Which celebrity, living or not, do you wish would invite you to a coffee shop?
Joni. And I’d come prepared with questions about her painting, not her music, because then, just maybe, she’d see beyond the gobsmacked fan. Maybe she’d draw something on a napkin for me.
If she didn’t show, I’d be okay because I’d have a back-up date with Louisa May.
What’s your favorite late-night snack?
Buttered toast, but I can’t indulge that often now. Once upon a time, though, it was a nightly thing. Then when I was diagnosed with celiac disease I went years without it because the bread I made or could find in stores just didn’t cut it. And then along came Udi’s.
Most cherished childhood memory?
I had the best best friend any quiet, introverted, bookish girl could have. Mary was just the opposite of me, and when I was with her, adventure wasn’t just something that happened in books, it was something we made together.

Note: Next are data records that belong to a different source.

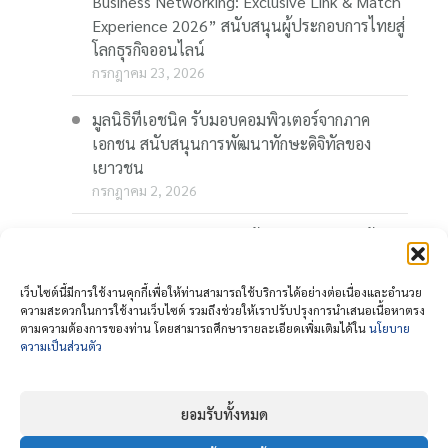
Business Networking: Exclusive Link & Match
Experience 2026” สนับสนุนผู้ประกอบการไทยสู่
โลกธุรกิจออนไลน์
กรกฎาคม 23, 2026
มูลนิธิทีเอชนิค รับมอบคอมพิวเตอร์จากภาค
เอกชน สนับสนุนการพัฒนาทักษะดิจิทัลของ
เยาวชน
กรกฎาคม 2, 2026
“Thaionline.in.th” ชวนผู้ประกอบการและผู้
สนใจ ร่วมอบรมออนไลน์ฟรี “AI-Powered
Business: AI พลิกเกมธุรกิจ สร้างโอกาสใหม่ใน
เว็บไซต์นี้มีการใช้งานคุกกี้เพื่อให้ท่านสามารถใช้บริการได้อย่างต่อเนื่องและอำนวย
โลกดิจิทัล” 23 กรกฎาคมนี้
ความสะดวกในการใช้งานเว็บไซต์ รวมถึงช่วยให้เราปรับปรุงการนำเสนอเนื้อหาตรง
ตามความต้องการของท่าน โดยสามารถศึกษารายละเอียดเพิ่มเติมได้ใน
นโยบาย
กรกฎาคม 1, 2026
ความเป็นส่วนตัว
ยอมรับทั้งหมด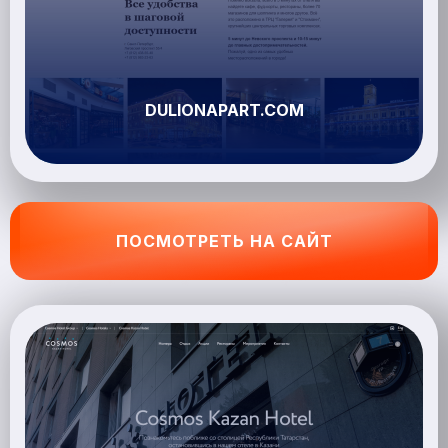
DULIONAPART.COM
ПОСМОТРЕТЬ НА САЙТ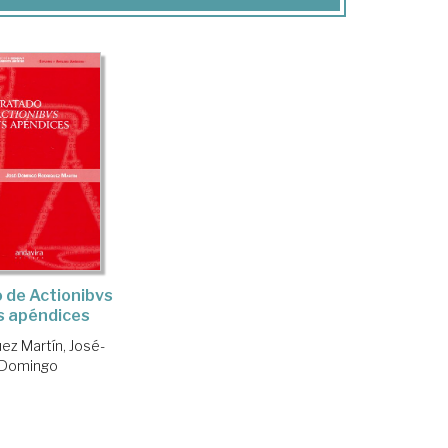
o de Actionibvs
s apéndices
ez Martín, José-
Domingo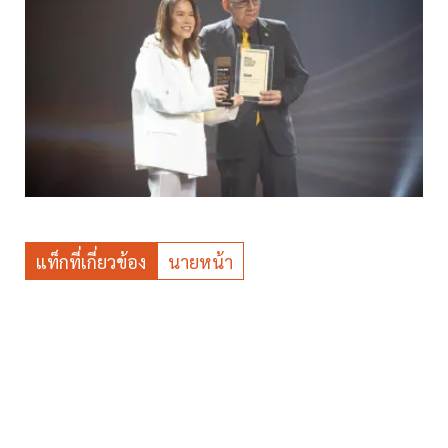
แท็กที่เกี่ยวข้อง
นายหน้า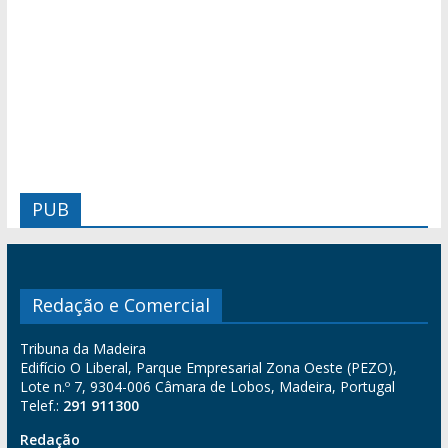
PUB
Redação e Comercial
Tribuna da Madeira
Edifício O Liberal, Parque Empresarial Zona Oeste (PEZO),
Lote n.º 7, 9304-006 Câmara de Lobos, Madeira, Portugal
Telef.:
291 911300
Redação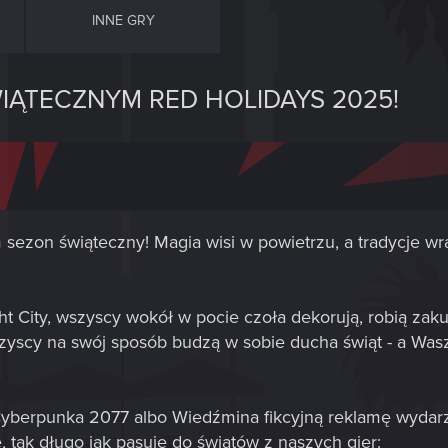
INNE GRY
IĄTECZNYM RED HOLIDAYS 2025!
 sezon świąteczny! Magia wisi w powietrzu, a tradycje wr
ht City, wszyscy wokół w pocie czoła dekorują, robią zak
wszyscy na swój sposób budzą w sobie ducha świąt - a W
yberpunka 2077 albo Wiedźmina fikcyjną reklamę wydarz
 tak długo jak pasuje do światów z naszych gier: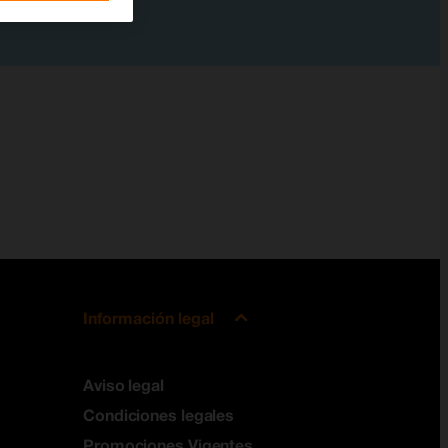
Información legal
Aviso legal
Condiciones legales
Promociones Vigentes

One first grade day we were walking the six to seven blocks home for lunch. It had rained all morning and we were excited by all the earthworms still on the sidewalks. What if we gathered them all and sold them as bait? We began collecting the liveliest ones and putting them in the pockets of our raincoats. The pickings were grand and we didn’t notice the time pass. When we neared our houses, conveniently across the street from each other, something made us realize how late we were (A beckoning family member? Church bells? Kids returning to school? This detail is lost.). We rushed to our respective homes for a quick lunch and met up again at her family car for a ride back to school — we were that late.
The sun was shining and we were in a car and neither of us wore a raincoat. The sun prevailed for many days thereafter. Only when at last we again needed our raincoats, did either of us remember the grand plan to make a seven-year-old’s fortune by selling worms.

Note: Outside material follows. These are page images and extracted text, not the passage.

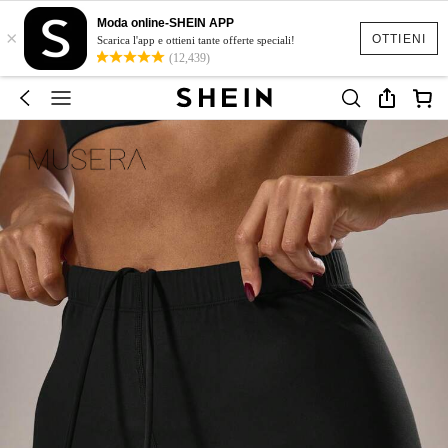
Moda online-SHEIN APP
×
OTTIENI
Scarica l'app e ottieni tante offerte speciali!
(12,439)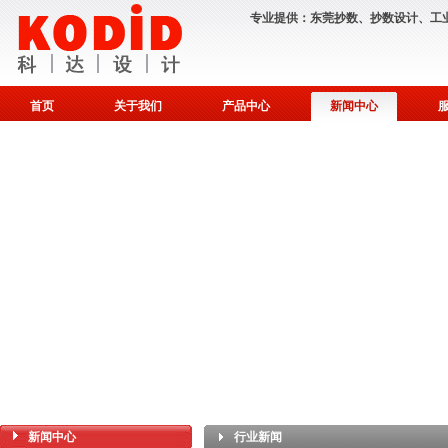
专业提供：
东莞抄数
、
抄数设计
、
工
首页
关于我们
产品中心
新闻中心
新闻中心
行业新闻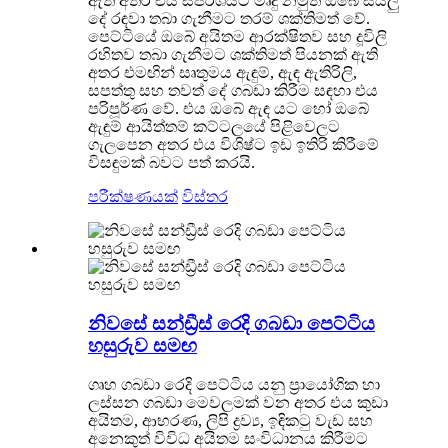
ඇති අතර එය ස්පර්ශයට මෘදු නමුත් ඔබේ සියලු
දේ රඳවා තබා ගැනීමට තරම් ශක්තිමත් වේ.
පෙට්ටියේ ඔබේ අයිතම ආරක්ෂිතව සහ දූවිලි
රහිතව තබා ගැනීමට ශක්තිමත් පියනක් ඇති
අතර එමඟින් සෘතුමය ඇඳුම්, ඇඳ ඇතිරිලි,
සපත්තු සහ තවත් දේ ගබඩා කිරීම සඳහා එය
පරිපූර්ණ වේ. එය ඔබේ ඇඳ යට හෝ ඔබේ
ඇඳුම් ආයිත්තම් කට්ටලයේ පිළිවෙලට
ගැලපෙන අතර එය විශිෂ්ට ඉඩ ඉතිරි කිරීමේ
විසඳුමක් බවට පත් කරයි.
පරීක්ෂණයක්
විස්තර
නිවසේ සන්ඩ්‍රීස් රෙදි ගබඩා පෙට්ටිය
හසුරුව සමඟ
ගෘහ ගබඩා රෙදි පෙට්ටිය යනු ප්‍රායෝගික හා
ලස්සන ගබඩා මෙවලමක් වන අතර එය කුඩා
අයිතම, ආභරණ, ලිපි ද්‍රව්‍ය, ඉඳිකටු වැඩ සහ
අනෙකුත් විවිධ අයිතම සංවිධානය කිරීමට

The worms were dust in the pockets of our size 6x raincoats. There’s an old woman’s somber metaphor about dreams in there somewhere, but it wouldn’t have registered with Mary and me. We laughed then and we still laugh about it now.
Morning person? Night person?
Night, now and forever.
What’s the strangest tourist attraction you’ve visited?

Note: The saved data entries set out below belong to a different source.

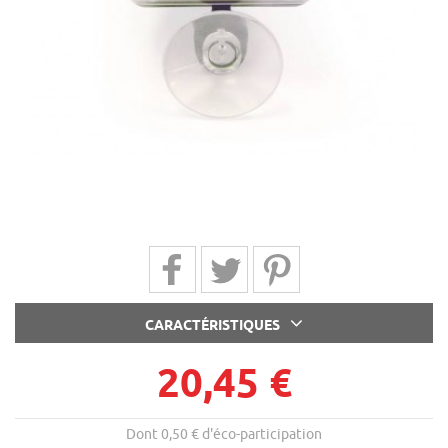
Partager sur Facebook
Partager sur Twitter
Partager sur Pinterest
CARACTÉRISTIQUES
20,45 €
Dont 0,50 € d'éco-participation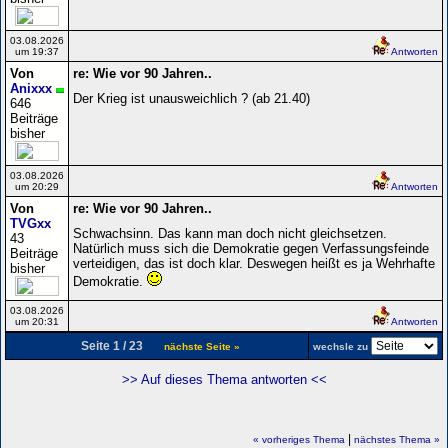
03.08.2026
um 19:37
Antworten
Von
re: Wie vor 90 Jahren..
Anixxx
Der Krieg ist unausweichlich ? (ab 21.40)
646
Beiträge
bisher
03.08.2026
um 20:29
Antworten
Von
re: Wie vor 90 Jahren..
TVGxx
Schwachsinn. Das kann man doch nicht gleichsetzen.
43
Natürlich muss sich die Demokratie gegen Verfassungsfeinde
Beiträge
verteidigen, das ist doch klar. Deswegen heißt es ja Wehrhafte
bisher
Demokratie.
03.08.2026
um 20:31
Antworten
Seite 1 / 23
nächste Seite »
wechsle zu
>> Auf dieses Thema antworten <<
|
« vorheriges Thema
nächstes Thema »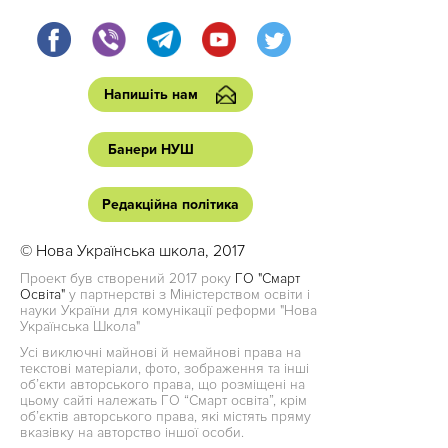
Напишіть нам
Банери НУШ
Редакційна політика
© Нова Українська школа, 2017
Проект був створений 2017 року
ГО "Смарт
Освіта"
у партнерстві з Міністерством освіти і
науки України для комунікації реформи "Нова
Українська Школа"
Усі виключні майнові й немайнові права на
текстові матеріали, фото, зображення та інші
об’єкти авторського права, що розміщені на
цьому сайті належать ГО “Смарт освіта”, крім
об’єктів авторського права, які містять пряму
вказівку на авторство іншої особи.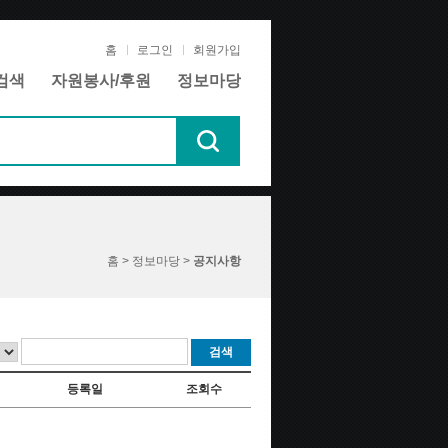
홈
로그인
회원가입
검색
자원봉사/후원
정보마당
홈 > 정보마당 >
공지사항
검색
등록일
조회수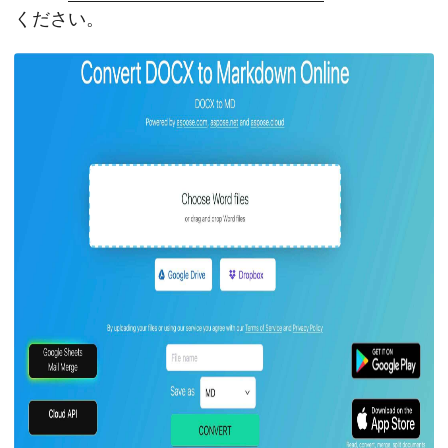
ください。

I love environmental art—the concrete and bottle constructions that an individual artist builds over the years on his or her property. Thanks to the John Michael Kohler Art Center in Sheboygan, Wisconsin and the Kohler Foundation several such installations in Wisconsin have been preserved. Any one of these would qualify as strange, and they are all worth a visit.
So fun to read this Marsha. Especially the worm story. Perhaps writers are not meant to be worm merchants, even as kids.
I loved all the details in your worm story, Marsha, including the fact that you were allowed to walk home six or seven blocks for lunch.